With a touch of his magic wand, the Zawgyi can bring to life "illusory females" (Thuyaung-mèý) from Nariphon (Thuyaung fruit trees), which bear female-shaped fruits, to fulfill his desires. His powers are also said to come from medicines derived from trees, roots, tubers, bulbs of the deep forest, and a legendary ball of mercury believed to possess supernatural properties. Zawgyis spend their lives searching for herbs to heal suffering humans and to prolong life. Their magic wand is used to grind medicinal herbs and roots, and round flat stones found in remote places are often believed to be Zawgyi grinding stones. The Zawgyi always carries a staff, which he uses while walking, especially when navigating rugged mountain paths.

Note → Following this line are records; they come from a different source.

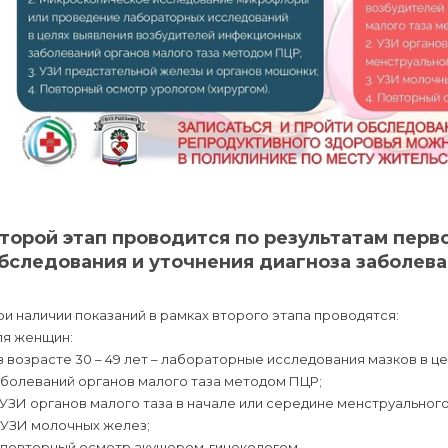
торой этап проводится по результатам перв
бследования и уточнения диагноза заболеван
и наличии показаний в рамках второго этапа проводятся:
ля женщин:
 в возрасте 30 – 49 лет – лабораторные исследования мазков в
аболеваний органов малого таза методом ПЦР;
 УЗИ органов малого таза в начале или середине менструального
 УЗИ молочных желез;
) повторный осмотр акушером-гинекологом.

The Zawgyi practices alchemy in order to become a Weizza and attain immortality, along with lesser attainments such as supranormal powers. The ultimate goal of this practice is to achieve the timeless state of the Weizza, who awaits the appearance of the future Buddha, Metteya.

==Costume==
Zawgyis are traditionally dressed in red from head to toe, wearing a red hat and carrying a magic wand. Only males can be Zawgyis, and a mustache is considered an optional part of the appearance. When a Zawgyi becomes a Weizza (Master Wizard, or "super Zawgyi"), his costume changes to white, and he wears a white Burmese longyi instead of trousers.

==Zawgyi dance and choreography==
The Zawgyi dance is a joyful performance that depicts how the Zawgyi grinds medicines with his wand and ultimately creates a magic pill. Towards the end of the performance, the dancer often holds the wand horizontally and leaps over it to symbolize the Zawgyi’s success.